EXERCISE REQUIREMENTS: Where a picture appears, omit it; repeat everything else in the records exactly.

DATA LISTING:
::::
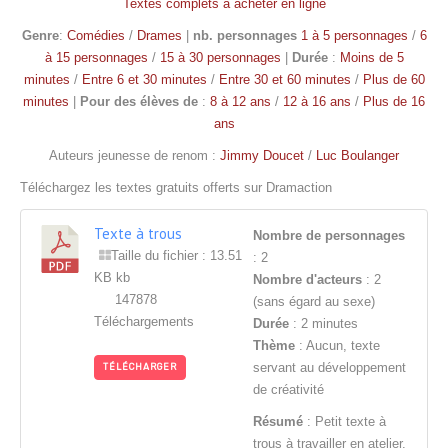
Textes complets à acheter en ligne
Genre
:
Comédies
/
Drames
|
nb. personnages
1 à 5 personnages
/
6
à 15 personnages
/
15 à 30 personnages
|
Durée
:
Moins de 5
minutes
/
Entre 6 et 30 minutes
/
Entre 30 et 60 minutes
/
Plus de 60
minutes
|
Pour des élèves de
:
8 à 12 ans
/
12 à 16 ans
/
Plus de 16
ans
Auteurs jeunesse de renom :
Jimmy Doucet
/
Luc Boulanger
Téléchargez les textes gratuits offerts sur Dramaction
Texte à trous
Nombre de personnages
Taille du fichier : 13.51
: 2
KB kb
Nombre d'acteurs
: 2
147878
(sans égard au sexe)
Téléchargements
Durée
: 2 minutes
Thème
: Aucun, texte
servant au développement
TÉLÉCHARGER
de créativité
Résumé
: Petit texte à
trous à travailler en atelier.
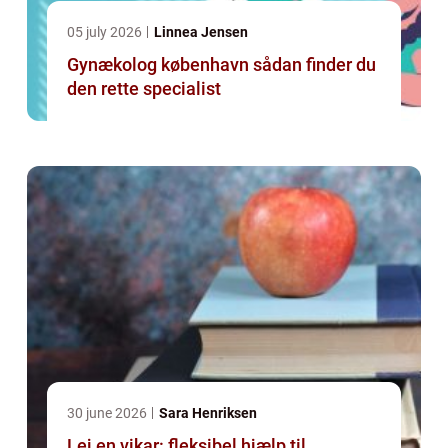
05 july 2026
Linnea Jensen
Gynækolog københavn sådan finder du
den rette specialist
30 june 2026
Sara Henriksen
Lej en vikar: fleksibel hjælp til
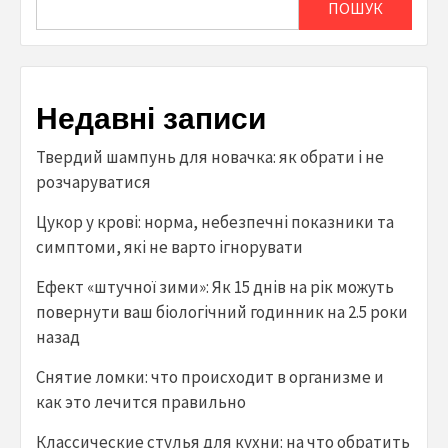
ПОШУК
Недавні записи
Твердий шампунь для новачка: як обрати і не
розчаруватися
Цукор у крові: норма, небезпечні показники та
симптоми, які не варто ігнорувати
Ефект «штучної зими»: Як 15 днів на рік можуть
повернути ваш біологічний годинник на 2.5 роки
назад
Снятие ломки: что происходит в организме и
как это лечится правильно
Классические стулья для кухни: на что обратить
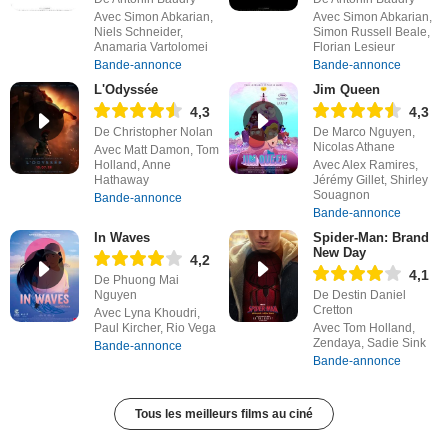
Avec Simon Abkarian,
Avec Simon Abkarian,
Niels Schneider,
Simon Russell Beale,
Anamaria Vartolomei
Florian Lesieur
Bande-annonce
Bande-annonce
L'Odyssée
Jim Queen
4,3
4,3
De Christopher Nolan
De Marco Nguyen,
Nicolas Athane
Avec Matt Damon, Tom
Holland, Anne
Avec Alex Ramires,
Hathaway
Jérémy Gillet, Shirley
Souagnon
Bande-annonce
Bande-annonce
In Waves
Spider-Man: Brand
New Day
4,2
4,1
De Phuong Mai
Nguyen
De Destin Daniel
Cretton
Avec Lyna Khoudri,
Paul Kircher, Rio Vega
Avec Tom Holland,
Zendaya, Sadie Sink
Bande-annonce
Bande-annonce
Tous les meilleurs films au ciné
::::
RESPONSE FOR THIS EXERCISE:
Textes complets à acheter en ligne
Genre
:
Comédies
/
Drames
|
nb. personnages
1 à 5 personnages
/
6
à 15 personnages
/
15 à 30 personnages
|
Durée
:
Moins de 5
minutes
/
Entre 6 et 30 minutes
/
Entre 30 et 60 minutes
/
Plus de 60
minutes
|
Pour des élèves de
:
8 à 12 ans
/
12 à 16 ans
/
Plus de 16
ans
Auteurs jeunesse de renom :
Jimmy Doucet
/
Luc Boulanger
Téléchargez les textes gratuits offerts sur Dramaction
Texte à trous
Nombre de personnages
Taille du fichier : 13.51
: 2
KB kb
Nombre d'acteurs
: 2
147878
(sans égard au sexe)
Téléchargements
Durée
: 2 minutes
Thème
: Aucun, texte
servant au développement
TÉLÉCHARGER
de créativité
Résumé
: Petit texte à
trous à travailler en atelier.
05 july 2026
Linnea Jensen
Gynækolog københavn sådan finder du
den rette specialist
30 june 2026
Sara Henriksen
Lej en vikar: fleksibel hjælp til
ПОШУК
Недавні записи
Твердий шампунь для новачка: як обрати і не
розчаруватися
Цукор у крові: норма, небезпечні показники та
симптоми, які не варто ігнорувати
Ефект «штучної зими»: Як 15 днів на рік можуть
повернути ваш біологічний годинник на 2.5 роки
назад
Снятие ломки: что происходит в организме и
как это лечится правильно
Классические стулья для кухни: на что обратить
Avec Simon Abkarian,
Avec Simon Abkarian,
Niels Schneider,
Simon Russell Beale,
Anamaria Vartolomei
Florian Lesieur
Bande-annonce
Bande-annonce
L'Odyssée
Jim Queen
4,3
4,3
De Christopher Nolan
De Marco Nguyen,
Nicolas Athane
Avec Matt Damon, Tom
Holland, Anne
Avec Alex Ramires,
Hathaway
Jérémy Gillet, Shirley
Souagnon
Bande-annonce
Bande-annonce
In Waves
Spider-Man: Brand
New Day
4,2
4,1
De Phuong Mai
Nguyen
De Destin Daniel
Cretton
Avec Lyna Khoudri,
Paul Kircher, Rio Vega
Avec Tom Holland,
Zendaya, Sadie Sink
Bande-annonce
Bande-annonce
Tous les meilleurs films au ciné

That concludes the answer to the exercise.